[Items from a dataset]
......

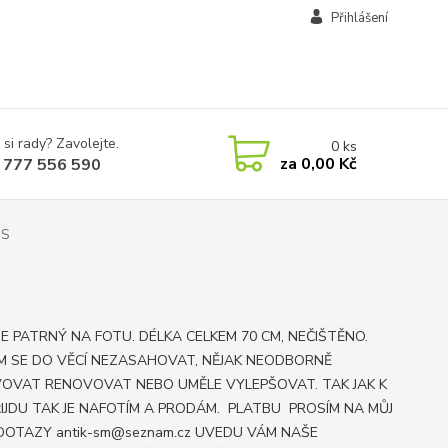
Přihlášení
 si rady? Zavolejte.
0
ks
za
0,00 Kč
 777 556 590
US
JE PATRNÝ NA FOTU. DÉLKA CELKEM 70 CM, NEČIŠTĚNO.
M SE DO VĚCÍ NEZASAHOVAT, NĚJAK NEODBORNĚ
OVAT RENOVOVAT NEBO UMĚLE VYLEPŠOVAT. TAK JAK K
ŘIJDU TAK JE NAFOTÍM A PRODÁM. PLATBU PROSÍM NA MŮJ
DOTAZY antik-sm@seznam.cz UVEDU VÁM NAŠE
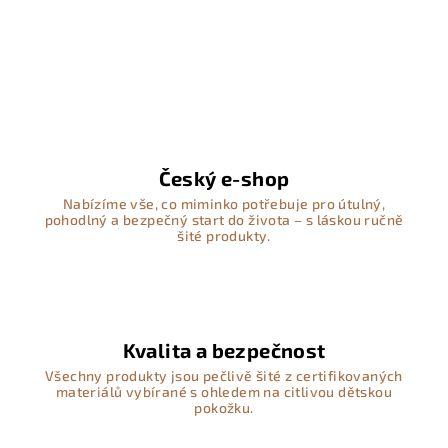
Český e-shop
Nabízíme vše, co miminko potřebuje pro útulný,
pohodlný a bezpečný start do života – s láskou ručně
šité produkty.
Kvalita a bezpečnost
Všechny produkty jsou pečlivě šité z certifikovaných
materiálů vybírané s ohledem na citlivou dětskou
pokožku.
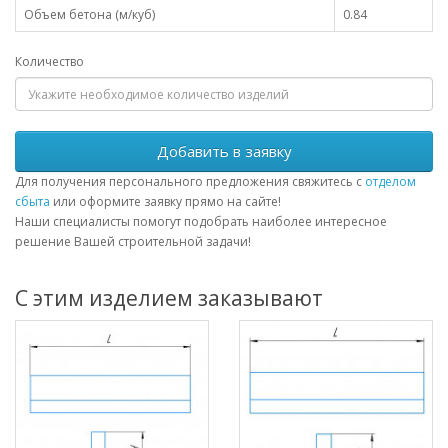
Объем бетона (м/куб)
0.84
Количество
Добавить в заявку
Для получения персонального предложения свяжитесь с
отделом
сбыта
или оформите заявку прямо на сайте!
Наши специалисты помогут подобрать наиболее интересное
решение Вашей строительной задачи!
С этим изделием заказывают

......

[Assignment] Would you output only the span of the records above that opens with the line containing "šité produkty." and closes with the line containing "или оформите заявку прямо на сайте!", ends included and pictures dropped?

[Response to this task]
šité produkty.
Kvalita a bezpečnost
Všechny produkty jsou pečlivě šité z certifikovaných
materiálů vybírané s ohledem na citlivou dětskou
pokožku.
Объем бетона (м/куб)
0.84
Количество
Добавить в заявку
Для получения персонального предложения свяжитесь с
отделом
сбыта
или оформите заявку прямо на сайте!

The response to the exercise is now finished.